SayCoNav: Utilizing Large Language Models for Adaptive Collaboration in Decentralized Multi-Robot Navigation
Abhinav Rajvanshi, Pritish Sahu, Tixiao Shan, Karan Sikka, Han-Pang Chiu
TL;DR
SayCoNav tackles decentralized coordination for heterogeneous robot teams in large unknown environments by using LLMs to automatically generate collaboration strategies grounded in each robot's capabilities. It introduces a three-level decentralized planning architecture (Top-Level Global Planner, Middle-Level Local Planner, Graph Generator/Bottom-Level Action Planner) enabling dynamic, decentralized decision-making and adaptation to changing conditions. Experimental results on MultiON within ProcTHOR demonstrate up to a 44.28% improvement in search efficiency over a SayNav baseline and show effective adaptation to team composition and missions.
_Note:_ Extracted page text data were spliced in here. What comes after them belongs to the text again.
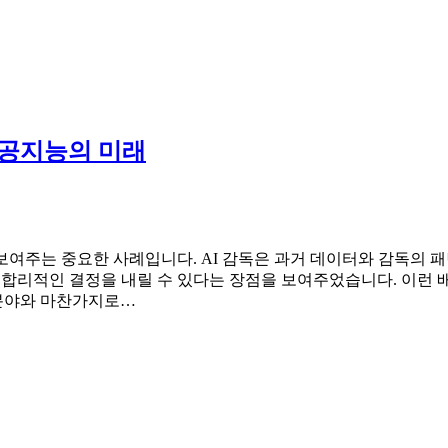
인공지능의 미래
보여주는 중요한 사례입니다. AI 감독은 과거 데이터와 감독의 
고 합리적인 결정을 내릴 수 있다는 장점을 보여주었습니다. 이런 
 분야와 마찬가지로…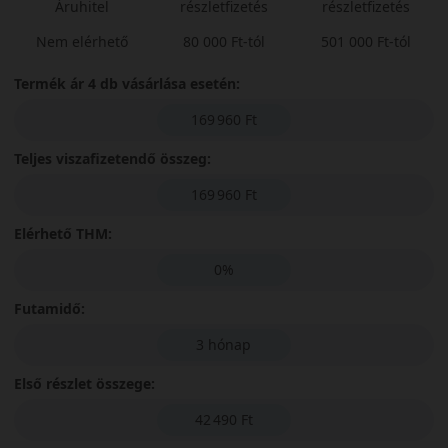
Áruhitel
részletfizetés
részletfizetés
Nem elérhető
80 000 Ft-tól
501 000 Ft-tól
Termék ár 4 db vásárlása esetén:
169 960 Ft
Teljes viszafizetendő összeg:
169 960 Ft
Elérhető THM:
0%
Futamidő:
3 hónap
Első részlet összege:
42 490 Ft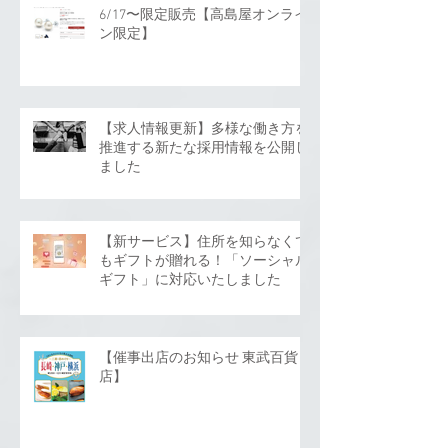
6/17〜限定販売【高島屋オンライ
ン限定】
【求人情報更新】多様な働き方を
推進する新たな採用情報を公開し
ました
【新サービス】住所を知らなくて
もギフトが贈れる！「ソーシャル
ギフト」に対応いたしました
【催事出店のお知らせ 東武百貨
店】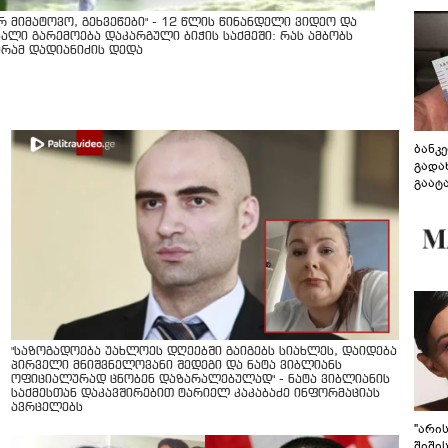
არ მიმატოვო, გეხვეწები" - 12 წლის წინანდელი ვიდეო და
ხალი გარემოება დაკარგული ბიჭის საქმეში: რას ამბობს
ურამ დადიანიძის დედა
ბანკ
გადა
გაატ
გადა
"საზოგადოება უახლოეს დღეებში გაიგებს სიახლეს, დაიდება
პირველი მნიშვნელოვანი შედეგი და ნატა ვიბლიანს
ოფიციალურად ცნობენ დაზარალებულად" - ნატა ვიბლიანის
საქმესთან დაკავშირებით ტარიელ კაკაბაძე ინფორმაციას
ავრცელებს
"არი
შიში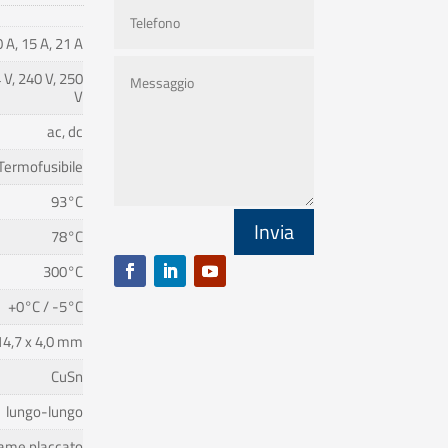
0 A, 15 A, 21 A
 V, 240 V, 250
V
ac, dc
Termofusibile
93°C
Invia
78°C
300°C
+0°C / -5°C
14,7 x 4,0 mm
CuSn
lungo-lungo
ame placcato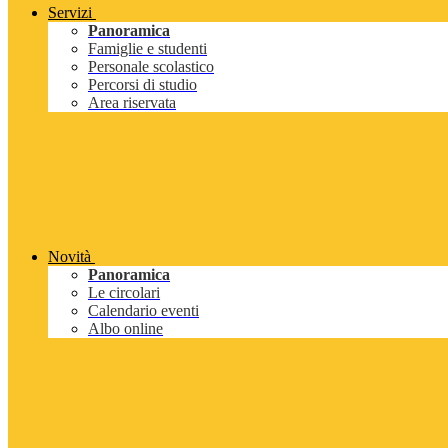
Servizi
Panoramica
Famiglie e studenti
Personale scolastico
Percorsi di studio
Area riservata
Novità
Panoramica
Le circolari
Calendario eventi
Albo online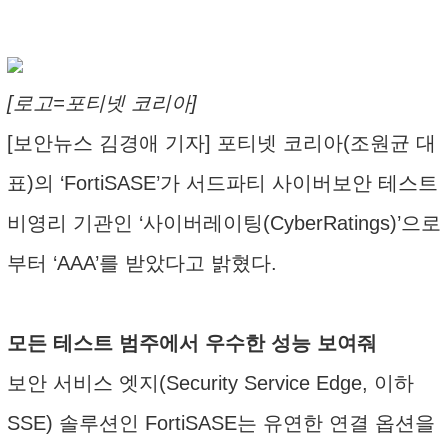
[로고=포티넷 코리아]
[보안뉴스 김경애 기자] 포티넷 코리아(조원균 대
표)의 ‘FortiSASE’가 서드파티 사이버보안 테스트
비영리 기관인 ‘사이버레이팅(CyberRatings)’으로
부터 ‘AAA’를 받았다고 밝혔다.
모든 테스트 범주에서 우수한 성능 보여줘
보안 서비스 엣지(Security Service Edge, 이하
SSE) 솔루션인 FortiSASE는 유연한 연결 옵션을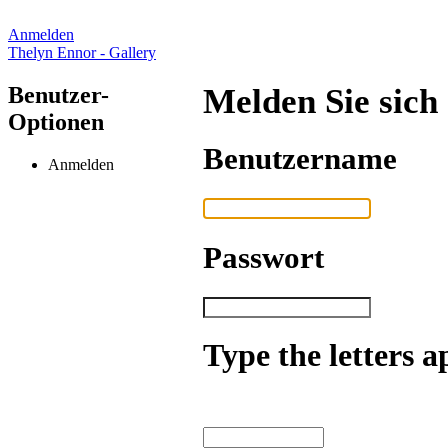
Anmelden
Thelyn Ennor - Gallery
Benutzer-
Melden Sie sich
Optionen
Benutzername
Anmelden
Passwort
Type the letters a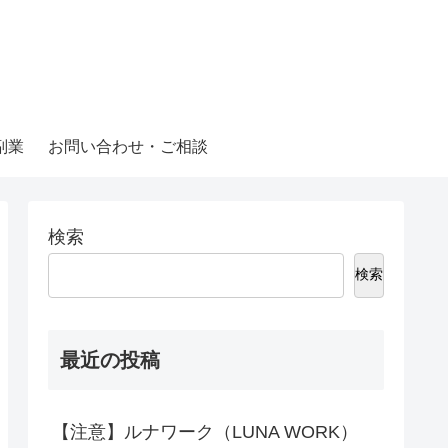
副業
お問い合わせ・ご相談
検索
検索
最近の投稿
【注意】ルナワーク（LUNA WORK）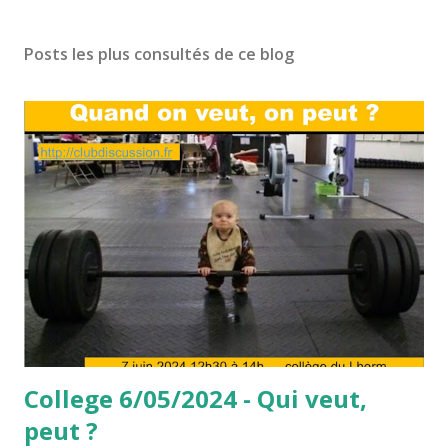
Posts les plus consultés de ce blog
College 6/05/2024 - Qui veut,
peut ?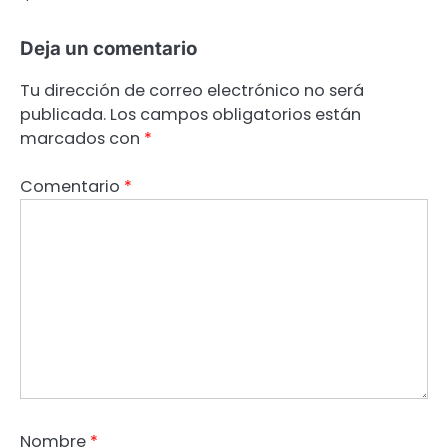
Deja un comentario
Tu dirección de correo electrónico no será
publicada.
Los campos obligatorios están
marcados con
*
Comentario
*
Nombre
*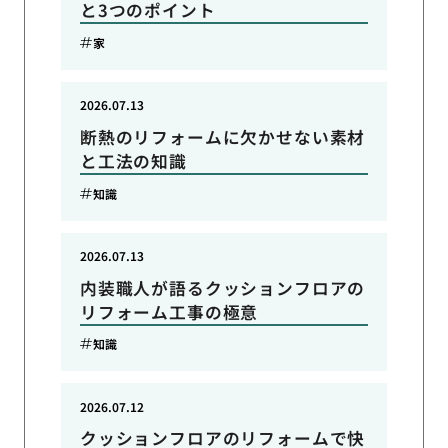
と3つのポイント
家
2026.07.13
断熱のリフォームに欠かせない素材
と工法の知識
知識
2026.07.13
内装職人が語るクッションフロアの
リフォーム工事の極意
知識
2026.07.12
クッションフロアのリフォームで快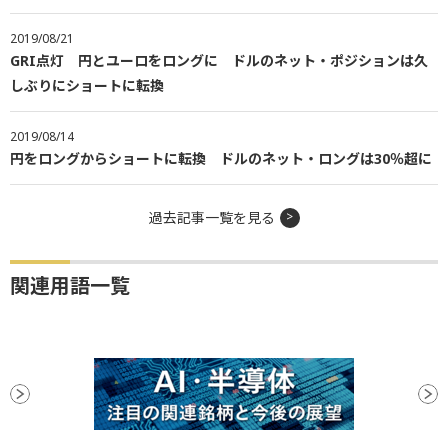
2019/08/21
GRI点灯 円とユーロをロングに ドルのネット・ポジションは久
しぶりにショートに転換
2019/08/14
円をロングからショートに転換 ドルのネット・ロングは30％超に
過去記事一覧を見る
関連用語一覧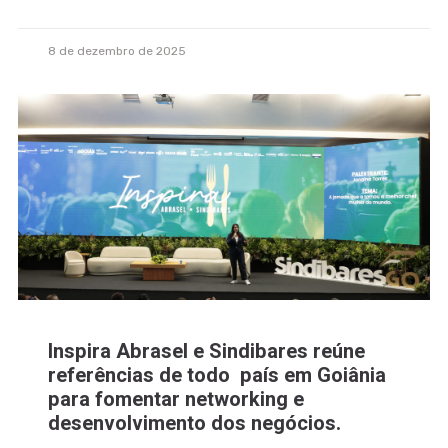
8 de dezembro de 2025
Inspira Abrasel e Sindibares reúne
referências de todo país em Goiânia
para fomentar networking e
desenvolvimento dos negócios.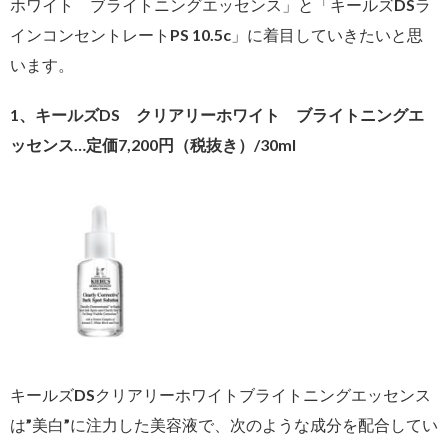
ホワイト ブライトニングエッセンス」と「キールズDSラ
インコンセントレートPS 10.5c」に着目していきたいと思
います。
1、キールズDS クリアリーホワイト ブライトニングエ
ッセンス…定価7,200円（税抜き）/30ml
キールズDSクリアリーホワイトブライトニングエッセンス
は”美白”に注力した美容液で、次のような成分を配合してい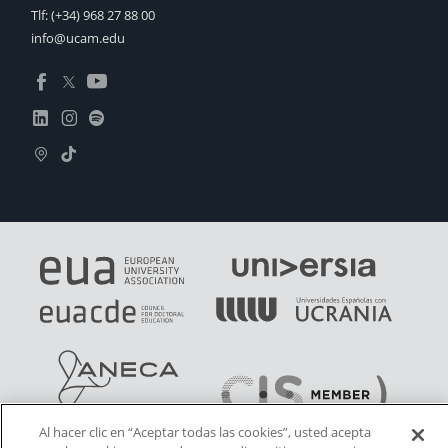
Tlf:
(+34) 968 27 88 00
info@ucam.edu
Al hacer clic en “Aceptar todas las cookies”, usted acepta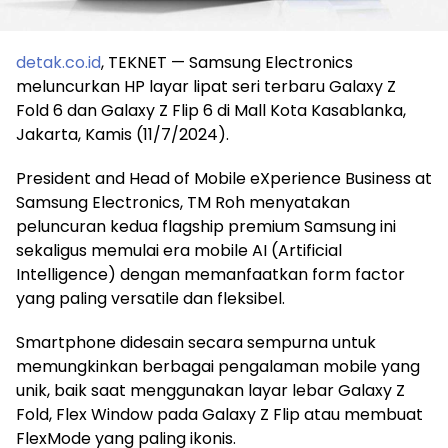
detak.co.id
, TEKNET — Samsung Electronics
meluncurkan HP layar lipat seri terbaru Galaxy Z
Fold 6 dan Galaxy Z Flip 6 di Mall Kota Kasablanka,
Jakarta, Kamis (11/7/2024).
President and Head of Mobile eXperience Business at
Samsung Electronics, TM Roh menyatakan
peluncuran kedua flagship premium Samsung ini
sekaligus memulai era mobile AI (Artificial
Intelligence) dengan memanfaatkan form factor
yang paling versatile dan fleksibel.
Smartphone didesain secara sempurna untuk
memungkinkan berbagai pengalaman mobile yang
unik, baik saat menggunakan layar lebar Galaxy Z
Fold, Flex Window pada Galaxy Z Flip atau membuat
FlexMode yang paling ikonis.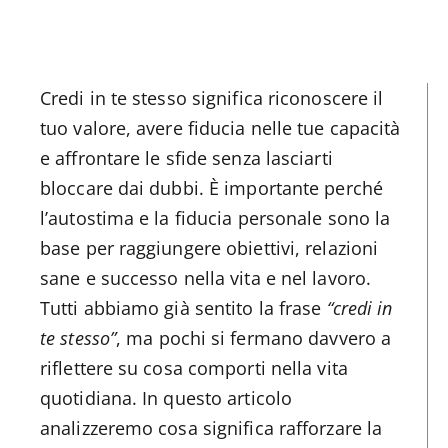
Credi in te stesso significa riconoscere il
tuo valore, avere fiducia nelle tue capacità
e affrontare le sfide senza lasciarti
bloccare dai dubbi. È importante perché
l’autostima e la fiducia personale sono la
base per raggiungere obiettivi, relazioni
sane e successo nella vita e nel lavoro.
Tutti abbiamo già sentito la frase
“credi in
te stesso”
, ma pochi si fermano davvero a
riflettere su cosa comporti nella vita
quotidiana. In questo articolo
analizzeremo cosa significa rafforzare la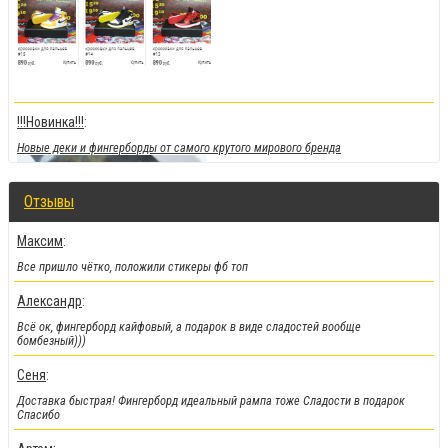
!!!Новинка!!!
:
Новые деки и фингерборды от самого крутого мирового бренда
Отзывы
Максим
:
Все пришло чётко, положили стикеры фб топ
Александр
:
Всё ок, фингерборд кайфовый, а подарок в виде сладостей вообще
бомбезный)))
Сеня
:
!!!Скидки!!!
:
Доставка быстрая! Фингерборд идеальный рампа тоже Сладости в подарок
На парки
, а
также на часть фингербордов
Спасибо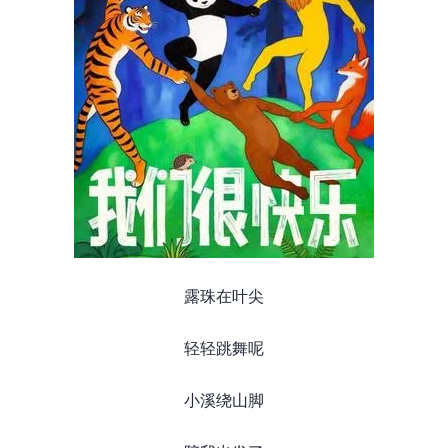
露珠在叶尖
轻轻跳舞呢
小溪绕山脚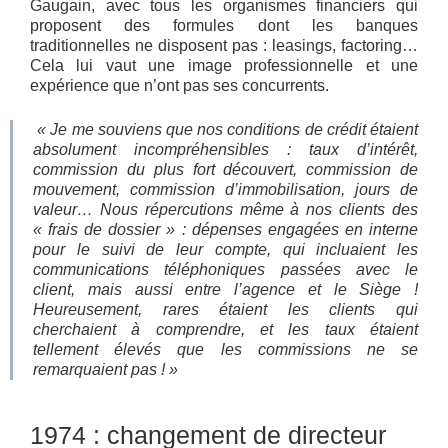
Gaugain, avec tous les organismes financiers qui
proposent des formules dont les banques
traditionnelles ne disposent pas : leasings, factoring…
Cela lui vaut une image professionnelle et une
expérience que n’ont pas ses concurrents.
« Je me souviens que nos conditions de crédit étaient
absolument incompréhensibles : taux d’intérêt,
commission du plus fort découvert, commission de
mouvement, commission d’immobilisation, jours de
valeur… Nous répercutions même à nos clients des
« frais de dossier » : dépenses engagées en interne
pour le suivi de leur compte, qui incluaient les
communications téléphoniques passées avec le
client, mais aussi entre l’agence et le Siège !
Heureusement, rares étaient les clients qui
cherchaient à comprendre, et les taux étaient
tellement élevés que les commissions ne se
remarquaient pas ! »
1974 : changement de directeur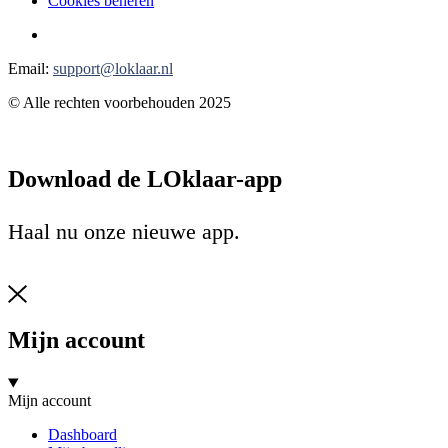
Cookies beheren
Email:
support@loklaar.nl
© Alle rechten voorbehouden 2025
Download de LOklaar-app
Haal nu onze nieuwe app.
Mijn account
Mijn account
Dashboard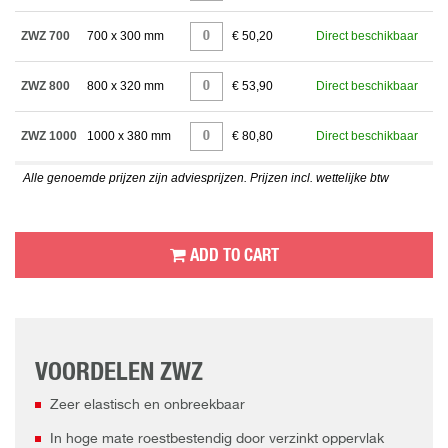
ZWZ 700
700 x 300 mm
€ 50,20
Direct beschikbaar
ZWZ 800
800 x 320 mm
€ 53,90
Direct beschikbaar
ZWZ 1000
1000 x 380 mm
€ 80,80
Direct beschikbaar
Alle genoemde prijzen zijn adviesprijzen. Prijzen incl. wettelijke btw
ADD TO CART
VOORDELEN ZWZ
Zeer elastisch en onbreekbaar
In hoge mate roestbestendig door verzinkt oppervlak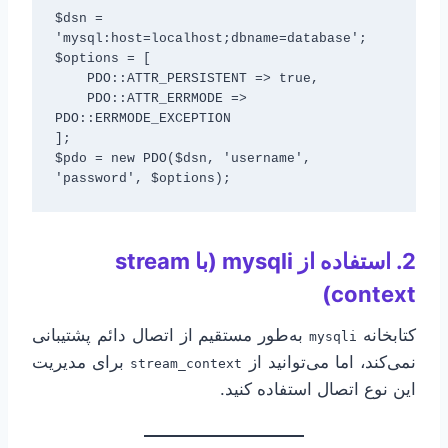
$dsn = 
'mysql:host=localhost;dbname=database';

$options = [

    PDO::ATTR_PERSISTENT => true,

    PDO::ATTR_ERRMODE => 
PDO::ERRMODE_EXCEPTION

];

$pdo = new PDO($dsn, 'username', 
2. استفاده از mysqli (با stream
context)
کتابخانه
به‌طور مستقیم از اتصال دائم پشتیبانی
mysqli
نمی‌کند، اما می‌توانید از
برای مدیریت
stream_context
این نوع اتصال استفاده کنید.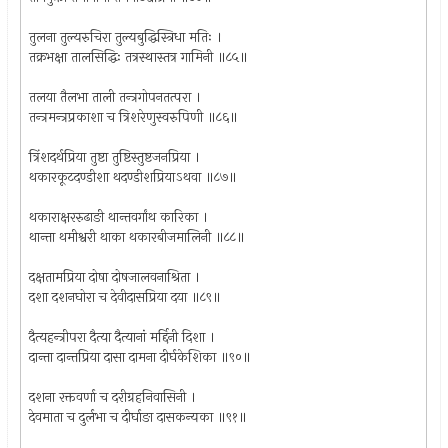
तुलना तुल्यरुचिरा तुल्यबुद्धिस्त्रिधा मतिः ।
तक्रभक्षा तालसिद्धिः तत्रस्थास्तत्र गामिनी ॥८५॥
तलया तैलभा ताली तन्त्रगोपनतत्परा ।
तन्त्रमन्त्रप्रकाशा च त्रिशरेणुस्वरुपिणी ॥८६॥
त्रिंशदर्थप्रिया तुष्टा तुष्टिस्तुष्टजनप्रिया ।
थकारकूटदण्डीशा थदण्डीशप्रियाऽथवा ॥८७॥
थकाराक्षररुढाङी थान्तवर्गांथ कारिका ।
थान्ता थमीश्वरी थाका थकारबीजमालिनी ॥८८॥
दक्षतामप्रिया दोषा दोषजालवनाश्रिता ।
दशा दशनघोरा च देवीदासप्रिया दया ॥८९॥
दैत्यहन्त्रीपरा दैत्या दैत्यानां मर्द्दिनी दिशा ।
दान्ता दान्तप्रिया दासा दामना दीर्घकेशिका ॥९०॥
दशना रक्तवर्णा च दरीग्रहनिवासिनी ।
देवमाता च दुर्लभा च दीर्घाङा दासकन्यका ॥९१॥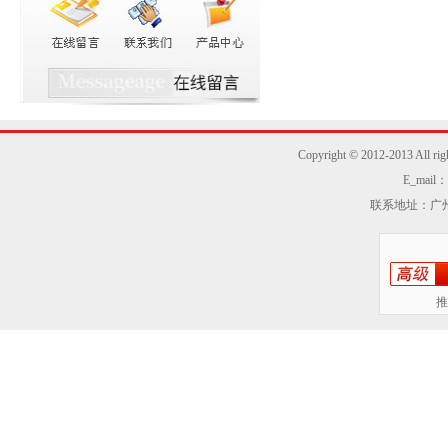
Copyright © 2012-2013
E_mail：z
联系地址：广州
推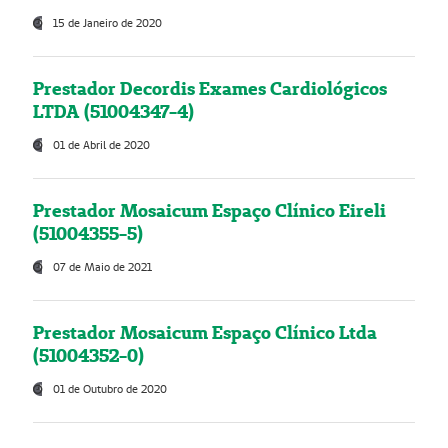
15 de Janeiro de 2020
Prestador Decordis Exames Cardiológicos
LTDA (51004347-4)
01 de Abril de 2020
Prestador Mosaicum Espaço Clínico Eireli
(51004355-5)
07 de Maio de 2021
Prestador Mosaicum Espaço Clínico Ltda
(51004352-0)
01 de Outubro de 2020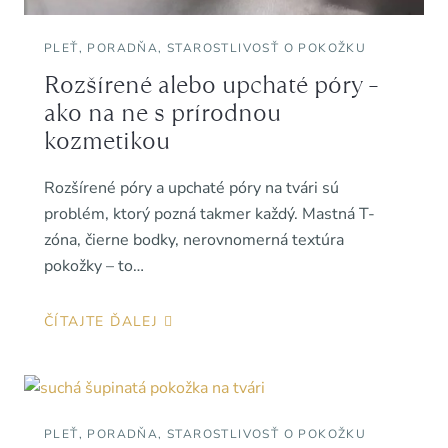
PLEŤ
,
PORADŇA
,
STAROSTLIVOSŤ O POKOŽKU
Rozšírené alebo upchaté póry –
ako na ne s prírodnou
kozmetikou
Rozšírené póry a upchaté póry na tvári sú
problém, ktorý pozná takmer každý. Mastná T-
zóna, čierne bodky, nerovnomerná textúra
pokožky – to…
ČÍTAJTE ĎALEJ
PLEŤ
,
PORADŇA
,
STAROSTLIVOSŤ O POKOŽKU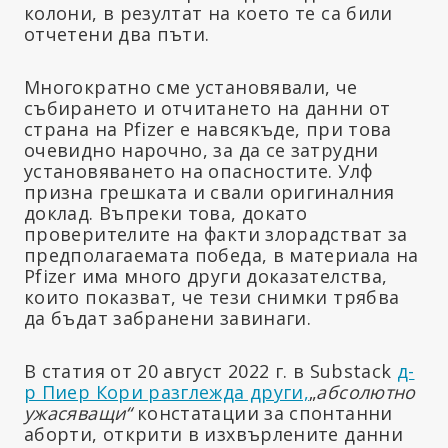
колони, в резултат на което те са били
отчетени два пъти.
Многократно сме установявали, че
събирането и отчитането на данни от
страна на Pfizer е навсякъде, при това
очевидно нарочно, за да се затрудни
установяването на опасностите. Улф
призна грешката и свали оригиналния
доклад. Въпреки това, докато
проверителите на факти злорадстват за
предполагаемата победа, в материала на
Pfizer има много други доказателства,
които показват, че тези снимки трябва
да бъдат забранени завинаги.
В статия от 20 август 2022 г. в Substack
д-
р Пиер Кори разглежда други,
„
абсолютно
ужасяващи“
констатации за спонтанни
аборти, открити в изхвърлените данни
The work advances practical multi-robot navigation by enabling heterogeneous teams to collaboratively explore and locate multiple objects in unknown spaces, though it notes limitations in complex manipulation coordination and LLM hallucinations.
Abstract
Adaptive collaboration is critical to a team of autonomous robots to perform complicated navigation tasks in large-scale unknown environments. An effective collaboration strategy should be determined and adapted according to each robot's skills and current status to successfully achieve the shared goal. We present SayCoNav, a new approach that leverages large language models (LLMs) for automatically generating this collaboration strategy among a team of robots. Building on the collaboration strategy, each robot uses the LLM to generate its plans and actions in a decentralized way. By sharing information to each other during navigation, each robot also continuously updates its step-by-step plans accordingly. We evaluate SayCoNav on Multi-Object Navigation (MultiON) tasks, that require the team of the robots to utilize their complementary strengths to efficiently search multiple different objects in unknown environments. By validating SayCoNav with varied team compositions and conditions against baseline methods, our experimental results show that SayCoNav can improve search efficiency by at most 44.28% through effective collaboration among heterogeneous robots. It can also dynamically adapt to the changing conditions during task execution.